China has recently announced that they plan to shut down their ivory markets completely by 2017, halting all sales and processing. This decision is monumental for elephants, who are on the endangered list because of their declining numbers.

Elephants have lent a helping hand to humans for more than 4,000 years, from farm work to hauling soldiers and their weapons to battle. However, these gentle giants are also known for their tusks made of ivory, often referred to as ‘white gold’ and an ‘organic gemstone’.

Not only are these 200-pound tusks sought after as status symbols by many, they are also used for making piano keys and other everyday objects due to their easy-to-carve and durable nature. 

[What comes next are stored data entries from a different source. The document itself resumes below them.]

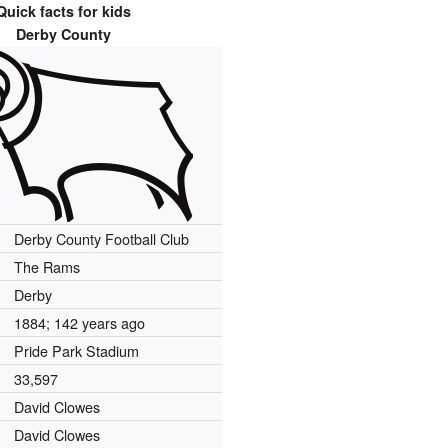
Quick facts for kids
Derby County
Derby County Football Club
The Rams
Derby
1884
; 142 years ago
Pride Park Stadium
33,597
David Clowes
David Clowes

China Demands, and Africa Supplies

China accounts for a whopping 50 to 70 percent of smuggled ivory, most of which is supplied from Africa.

Poachers employ guns, bow and arrows, poison darts, and other tactics to hunt these unsuspecting animals. For these ruthless hunters, the main goal is to get ivory out of the country without being detected. Unfortunately, even humans are not spared in this process — poachers have been accused of killing wildlife rangers who protect these elephants.

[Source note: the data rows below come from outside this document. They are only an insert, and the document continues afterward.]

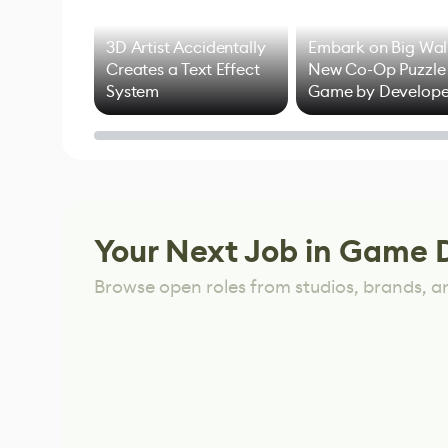
3D Artist Accidentally
Embark on Big Wal
Creates a Text Effect
New Co-Op Puzzle
System
Game by Develope
of Untitled Goose
Game
Your Next Job in Game 
Browse open roles from studios, brands, a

China’s voracious appetite for ivory has led to more than 100,000 elephants being killed in the span of just three years! In fact, one population of elephants experienced a decrease of 64 percent, while the killings generated 17 billion dollars in revenue. There are three factors that have encouraged the illegal trade of ivory – its prized status, lack of punishment for hunters, and ignorance on the buyer's part. According to a study, only a third of the buyers are actually aware of the horrific means used to kill these giant but gentle beings.

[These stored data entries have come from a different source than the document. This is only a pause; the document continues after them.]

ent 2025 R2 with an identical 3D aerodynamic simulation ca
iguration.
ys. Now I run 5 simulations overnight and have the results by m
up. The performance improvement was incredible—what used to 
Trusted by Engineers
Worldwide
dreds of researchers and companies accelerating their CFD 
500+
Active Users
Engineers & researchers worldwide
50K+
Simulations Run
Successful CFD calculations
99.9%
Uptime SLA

Is China’s Announcement All Talk And No Action?

While some welcome China’s plans to put a stop to this inhumane multi-billion dollar industry, others are skeptical of their sincerity. For more than ten years, activists, celebrities, the American and African governments, wildlife groups and international authorities have been pressuring China to admit and change these illegal sales.

One concern with labeling ivory illegal is that it would only increase its status as a hard-to-get object. Some worry that poaching would become an underground black-market activity, and the motivation to hunt these endangered animals will only increase. This concern stems from sales of tiger bones, which continue despite being declared illegal.

The first step China plans to take is closing down of ivory processing factories. Wildlife experts agree that this step could be a glimmer of hope for elephant conservation efforts.